- [HOW TO COMPLETE THIS TASK]:
Copy out each line from the material where the word "música" is found.

- [AVAILABLE DATA]:
◇ ◇ ◇ ◇ ◇
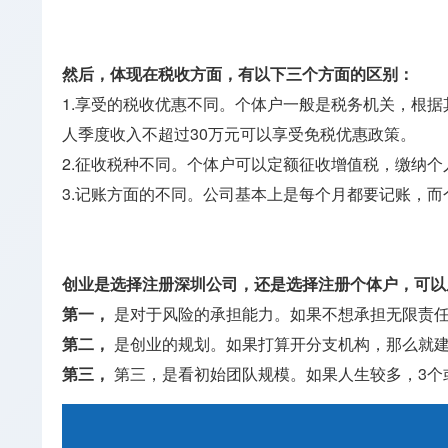
然后，体现在税收方面，有以下三个方面的区别：
1.享受的税收优惠不同。个体户一般是税务机关，根
人季度收入不超过30万元可以享受免税优惠政策。
2.征收税种不同。个体户可以定额征收增值税，缴纳
3.记账方面的不同。公司基本上是每个月都要记账，
创业是选择注册深圳公司，还是选择注册个体户，可以
第一，
是对于风险的承担能力。如果不想承担无限责
第二，
是创业的规划。如果打算开分支机构，那么就
第三，
第三，是看初始团队规模。如果人生较多，3个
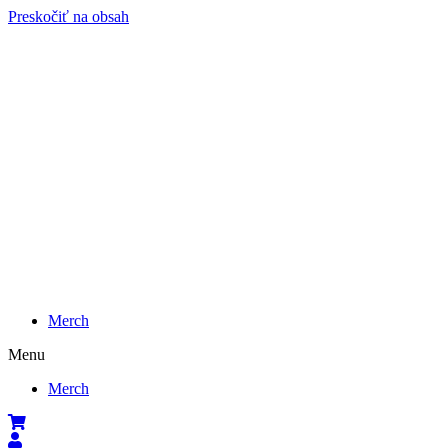
Preskočiť na obsah
Merch
Menu
Merch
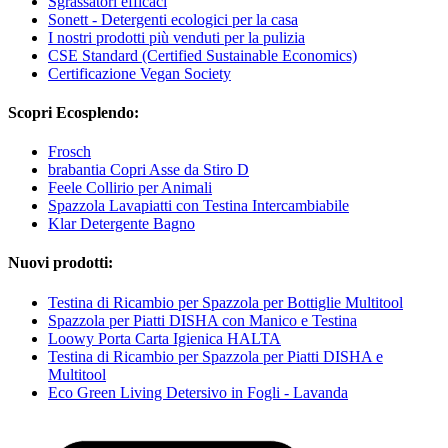
Sgrassatori efficaci
Sonett - Detergenti ecologici per la casa
I nostri prodotti più venduti per la pulizia
CSE Standard (Certified Sustainable Economics)
Certificazione Vegan Society
Scopri Ecosplendo:
Frosch
brabantia Copri Asse da Stiro D
Feele Collirio per Animali
Spazzola Lavapiatti con Testina Intercambiabile
Klar Detergente Bagno
Nuovi prodotti:
Testina di Ricambio per Spazzola per Bottiglie Multitool
Spazzola per Piatti DISHA con Manico e Testina
Loowy Porta Carta Igienica HALTA
Testina di Ricambio per Spazzola per Piatti DISHA e
Multitool
Eco Green Living Detersivo in Fogli - Lavanda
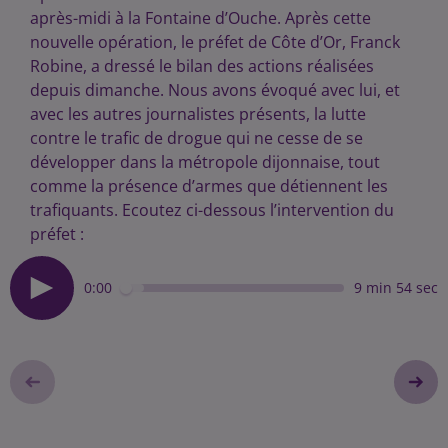
après-midi à la Fontaine d’Ouche. Après cette
nouvelle opération, le préfet de Côte d’Or, Franck
Robine, a dressé le bilan des actions réalisées
depuis dimanche. Nous avons évoqué avec lui, et
avec les autres journalistes présents, la lutte
contre le trafic de drogue qui ne cesse de se
développer dans la métropole dijonnaise, tout
comme la présence d’armes que détiennent les
trafiquants. Ecoutez ci-dessous l’intervention du
préfet :
0:00
9 min 54 sec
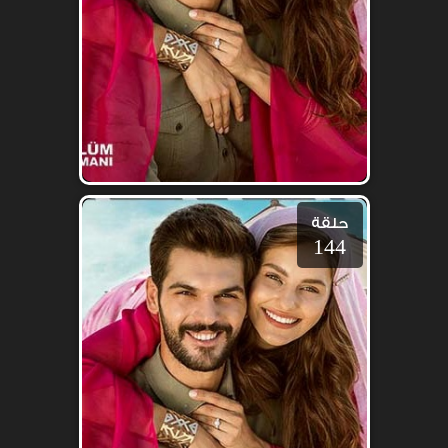
حلقة
144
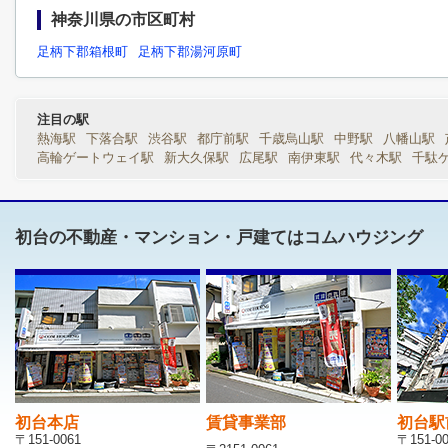
神奈川県の市区町村
足柄下郡箱根町
足柄下郡湯河原町
注目の駅
熱海駅
下落合駅
渋谷駅
都庁前駅
千歳烏山駅
中野駅
八幡山駅
高輪ゲートウェイ駅
新大久保駅
広尾駅
南伊東駅
代々木駅
千駄
初台の不動産・マンション・戸建てはコムハウジング
初台本店
賃貸事業部
初台駅
〒151-0061
〒151-0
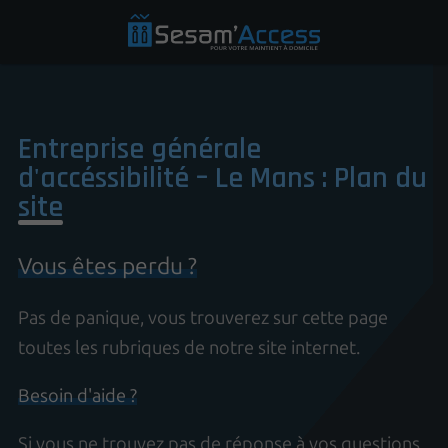
Entreprise générale
d'accéssibilité – Le Mans : Plan du
site
Vous êtes perdu ?
Pas de panique, vous trouverez sur cette page
toutes les rubriques de notre site internet.​​
Besoin d'aide ?
Si vous ne trouvez pas de réponse à vos questions,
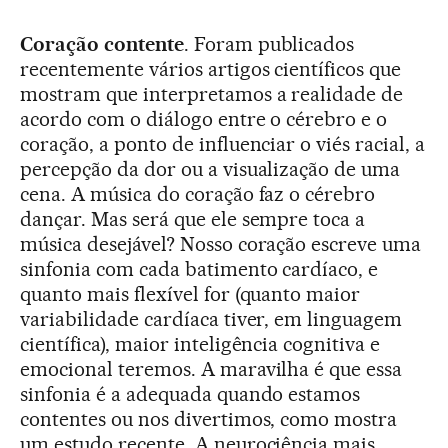
Coração contente
. Foram publicados
recentemente vários artigos científicos que
mostram que interpretamos a realidade de
acordo com o diálogo entre o cérebro e o
coração, a ponto de influenciar o viés racial, a
percepção da dor ou a visualização de uma
cena. A música do coração faz o cérebro
dançar. Mas será que ele sempre toca a
música desejável? Nosso coração escreve uma
sinfonia com cada batimento cardíaco, e
quanto mais flexível for (quanto maior
variabilidade cardíaca tiver, em linguagem
científica), maior inteligência cognitiva e
emocional teremos. A maravilha é que essa
sinfonia é a adequada quando estamos
contentes ou nos divertimos, como mostra
um estudo recente. A neurociência mais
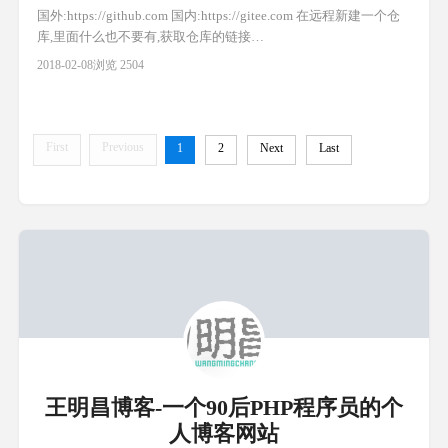
国外:https://github.com 国内:https://gitee.com 在远程新建一个仓
库,里面什么也不要有,获取仓库的链接
如:https://gitee.com/wmc1125/gitceshi.git 仓库链接直接推送 $ git
2018-02-08
浏览 2504
push https://gitee.com/wmc1125/gitceshi.git master 仓库链
First
Previous
1
2
Next
Last
王明昌博客-一个90后PHP程序员的个
人博客网站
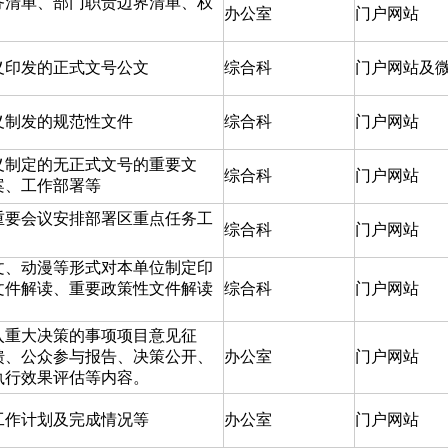
务清单、部门职责边界清单、权
办公室
门户网站
义印发的正式文号公文
综合科
门户网站及
义制发的规范性文件
综合科
门户网站
义制定的无正式文号的重要文
综合科
门户网站
案、工作部署等
重要会议安排部署区重点任务工
综合科
门户网站
文、动漫等形式对本单位制定印
文件解读、重要政策性文件解读
综合科
门户网站
入重大决策的事项项目意见征
馈、公众参与报告、决策公开、
办公室
门户网站
执行效果评估等内容。
工作计划及完成情况等
办公室
门户网站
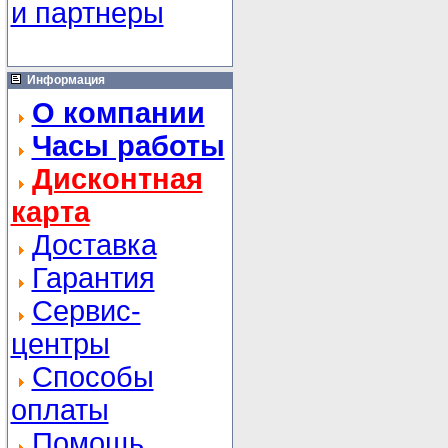
и партнеры
Информация
О компании
Часы работы
Дисконтная
карта
Доставка
Гарантия
Сервис-
центры
Способы
оплаты
Помощь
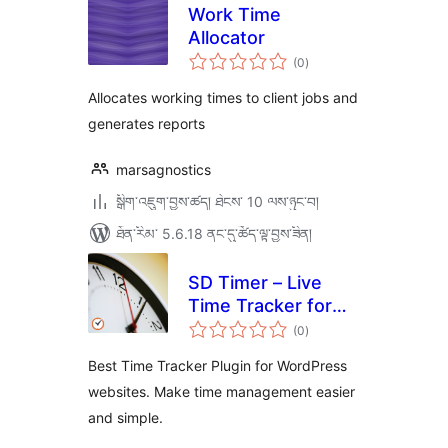
Work Time
Allocator
གདེང་
(0
)
འཇོག་
ཆ་
ཚང་།
Allocates working times to client jobs and
generates reports
marsagnostics
སྒྲིག་འཇུག་བྱས་ཚད། ཐེངས་ 10 ལས་ཉུང་བ།
ཐོན་རིམ་ 5.6.18 ནང་དུ་ཚོད་ལྟ་བྱས་ཟིན།
SD Timer – Live
Time Tracker for
གདེང་
Frontend &
(0
)
འཇོག་
ཆ་
Backend
ཚང་།
Best Time Tracker Plugin for WordPress
websites. Make time management easier
and simple.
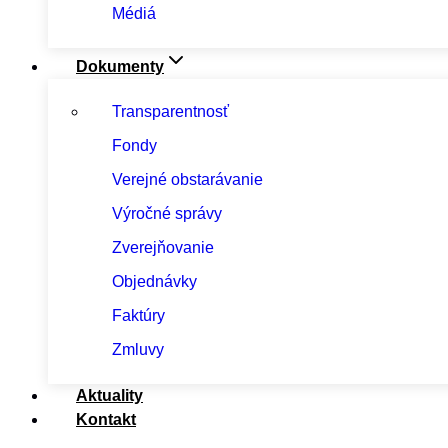
Médiá
Dokumenty
Transparentnosť
Fondy
Verejné obstarávanie
Výročné správy
Zverejňovanie
Objednávky
Faktúry
Zmluvy
Aktuality
Kontakt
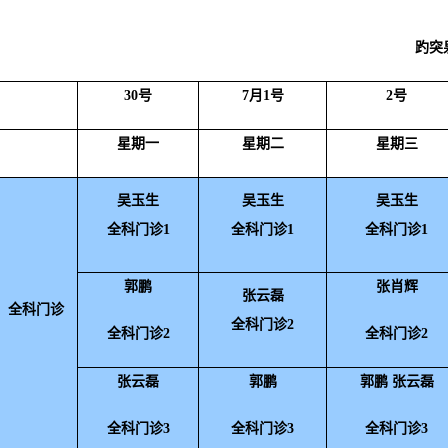
趵突
30号
7月1号
2号
星期一
星期二
星期三
吴玉生
吴玉生
吴玉生
全科门诊1
全科门诊1
全科门诊1
郭鹏
张肖辉
张云磊
全科门诊
全科门诊2
全科门诊2
全科门诊2
张云磊
郭鹏
郭鹏 张云磊
全科门诊3
全科门诊3
全科门诊3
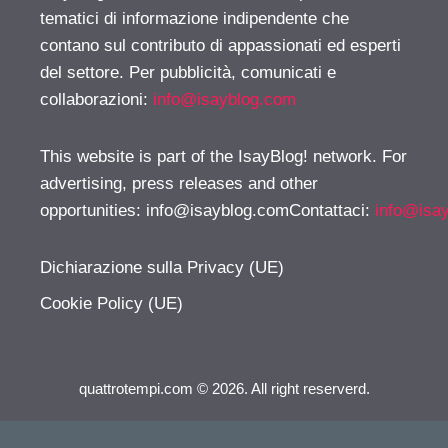
tematici di informazione indipendente che
contano sul contributo di appassionati ed esperti
del settore. Per pubblicità, comunicati e
collaborazioni:
info@isayblog.com
This website is part of the IsayBlog! network. For
advertising, press releases and other
opportunities:
info@isayblog.comContattaci
:
info@isa
Dichiarazione sulla Privacy (UE)
Cookie Policy (UE)
quattrotempi.com © 2026. All right reserverd.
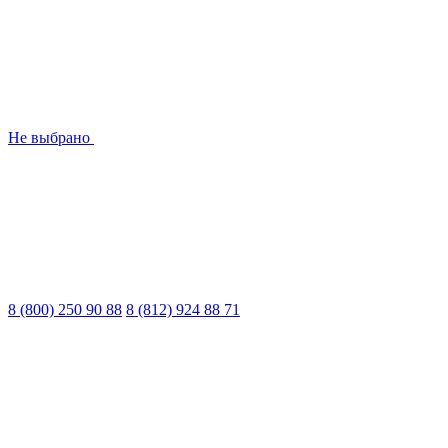
Не выбрано
8 (800) 250 90 88
8 (812) 924 88 71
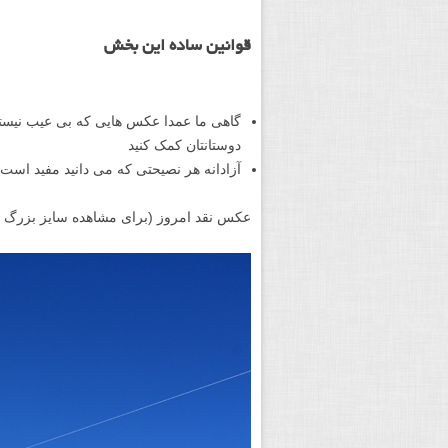
قوانین ساده این بخش
گاهی ما عمدا عکس هایی که بی عیب نیستند 
دوستانتان کمک کنید
آزادانه هر نصیحتی که می دانید مفید است
عکس نقد امروز (برای مشاهده سایز بزرگ 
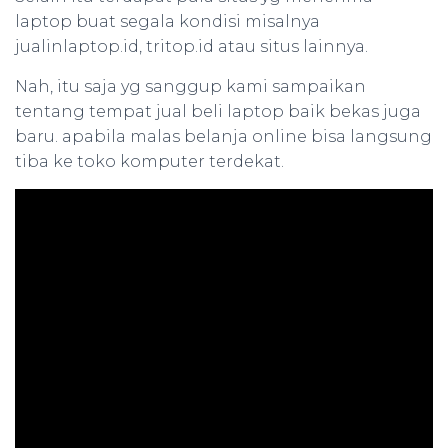
laptop buat segala kondisi misalnya
jualinlaptop.id, tritop.id atau situs lainnya.
Nah, itu saja yg sanggup kami sampaikan
tentang tempat jual beli laptop baik bekas juga
baru. apabila malas belanja online bisa langsung
tiba ke toko komputer terdekat.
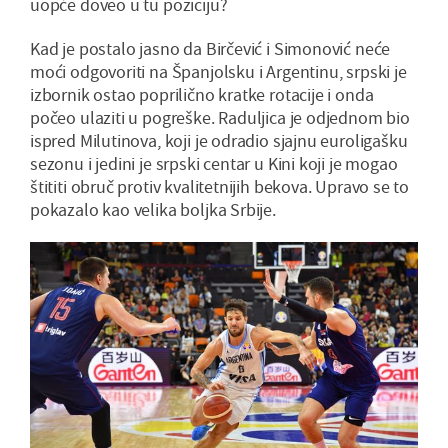
uopće doveo u tu poziciju?
Kad je postalo jasno da Birčević i Simonović neće
moći odgovoriti na Španjolsku i Argentinu, srpski je
izbornik ostao poprilično kratke rotacije i onda
počeo ulaziti u pogreške. Raduljica je odjednom bio
ispred Milutinova, koji je odradio sjajnu euroligašku
sezonu i jedini je srpski centar u Kini koji je mogao
štititi obruč protiv kvalitetnijih bekova. Upravo se to
pokazalo kao velika boljka Srbije.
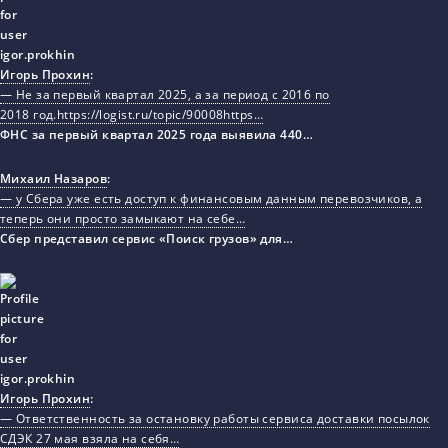
Игорь Прохин
:
— Не за первый квартал 2025, а за период с 2016 по
2018 год.https://logist.ru/topic/90008https…
ФНС за первый квартал 2025 года выявила 440…
Михаил Назаров
:
— у Сбера уже есть доступ к финансовым данным перевозчиков, а
теперь они просто замыкают на себе…
Сбер представил сервис «Поиск грузов» для…
Игорь Прохин
:
— Ответственность за остановку работы сервиса доставки посылок
СДЭК 27 мая взяла на себя…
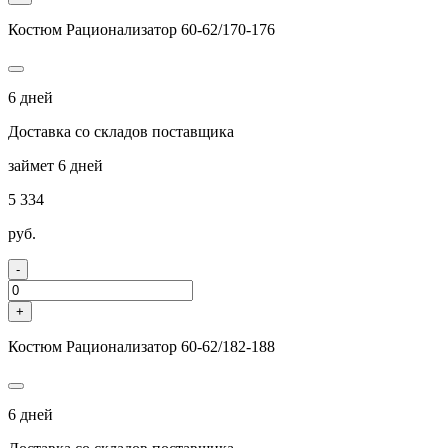
Костюм Рационализатор 60-62/170-176
6 дней
Доставка со складов поставщика
займет 6 дней
5 334
руб.
-
+
Костюм Рационализатор 60-62/182-188
6 дней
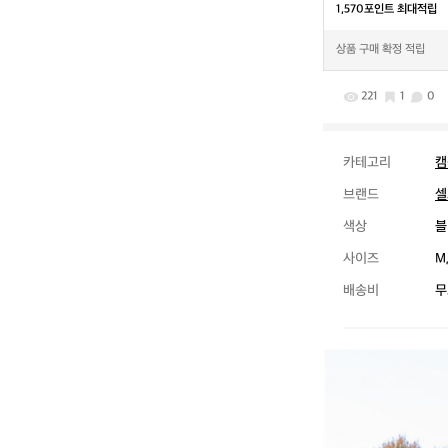
1,570포인트 최대적립
상품 구매 확정 적립
221
1
0
카테고리
캠
브랜드
셀
색상
블
사이즈
M,
배송비
무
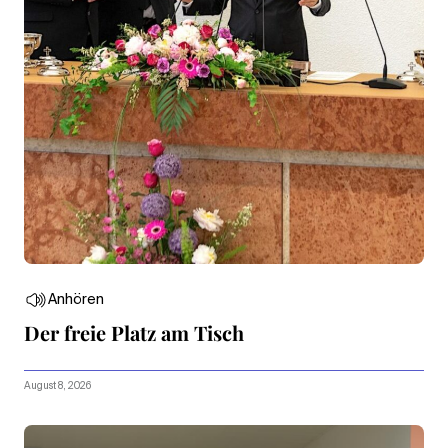
Anhören
Der freie Platz am Tisch
August 8, 2026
◇ ◇ ◇ ◇ ◇
- [RESPONSE TO THE TASK]:
cena. A música do coração faz o cérebro
música desejável? Nosso coração escreve uma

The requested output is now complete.